Case ID: f-appx_646/html/0884-01.html
Source: Caselaw Access Project
Author: {"author": "PER CURIAM:", "license": "Public Domain", "url": "https://static.case.law/"}
Date Created: 2024-08-24T03:29:51.129683

UNITED STATES of America, Plaintiff-Appellee, v. Ernesto CORTES-CASTRO, Defendant-Appellant.
    No. 15-13101
    Non-Argument Calendar.
    United States Court of Appeals, Eleventh Circuit.
    March 31, 2016.
    Robert Benjamin Cornell, U.S. Attorney’s Office, Fort Lauderdale, FL, Roy K. Altman, Wifredo A. Ferrer, William C. Healy, Karen E. Moore, Marlene Rodriguez, Emily M. Smachetti, U.S. Attorney’s Office, Miami, FL, for Plaintiff-Appellee.
    Ernesto Cortes-Castro, Petersburg, VA, pro se.
    Before HULL, MARCUS and WILLIAM PRYOR, Circuit Judges.
   PER CURIAM:

Ernesto Cortes-Castro appeals pro se the denial of his motion to reclaim property. See Fed.R.Crim.P. 41(g). The district court ruled that Cortes-Castro voluntarily forfeited the property and waived any challenge to the forfeiture by pleading guilty to a crime connected to the property. We affirm.
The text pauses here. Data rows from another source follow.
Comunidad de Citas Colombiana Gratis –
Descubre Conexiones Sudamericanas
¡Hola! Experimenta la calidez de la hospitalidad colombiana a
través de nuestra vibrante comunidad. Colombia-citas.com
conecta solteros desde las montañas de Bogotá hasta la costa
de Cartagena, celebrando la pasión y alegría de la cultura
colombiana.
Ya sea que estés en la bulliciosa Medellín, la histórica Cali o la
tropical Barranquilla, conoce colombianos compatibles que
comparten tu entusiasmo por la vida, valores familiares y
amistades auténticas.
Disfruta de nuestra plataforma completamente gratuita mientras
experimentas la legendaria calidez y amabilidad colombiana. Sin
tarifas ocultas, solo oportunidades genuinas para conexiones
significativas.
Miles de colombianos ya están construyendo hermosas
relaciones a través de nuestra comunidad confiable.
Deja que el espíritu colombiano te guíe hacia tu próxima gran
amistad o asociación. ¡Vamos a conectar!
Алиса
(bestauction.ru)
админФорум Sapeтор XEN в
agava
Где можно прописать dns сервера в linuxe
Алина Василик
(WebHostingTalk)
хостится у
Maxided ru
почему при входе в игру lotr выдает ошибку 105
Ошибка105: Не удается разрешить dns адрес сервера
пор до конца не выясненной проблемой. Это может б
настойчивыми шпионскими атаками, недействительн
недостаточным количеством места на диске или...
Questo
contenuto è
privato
The district court did not err by denying Cortes-Castro’s motion because he no longer had a possessory interest in the property. After his arrest, Cortes-Castro agreed in writing to “abandon all claim to ... and waive any further rights [to] proceedings relative to” several cellular telephones and laptop computers and a camera. Later, Cortes-Castro pleaded guilty based on a written agreement in which he consented “to forfeit to the United States voluntarily and immediately all of his right, title and interest in the cash, cellular telephones, and computers that were” used or purchased with the proceeds of his sex trafficking offense. Cortes-Castro argues that he was not given adequate notice of the forfeiture, in violation of his right to due process under the Fifth Amendment, but Cortes-Castro waived any challenge that he could have made to the seizure of the property when he entered his plea of guilty. See United States v. Patti, 337 F.3d 1317, 1320 (11th Cir.2003). And Cortes-Castro declined to challenge his order of forfeiture, though he could have done so on direct appeal. See Fed. R.Crim.P. 32.2(b)(4)(A); United States v. Petrie, 302 F.3d 1280, 1284 (11th Cir.2002).

We AFFIRM the denial of Cortes-Castro’s motion to reclaim property.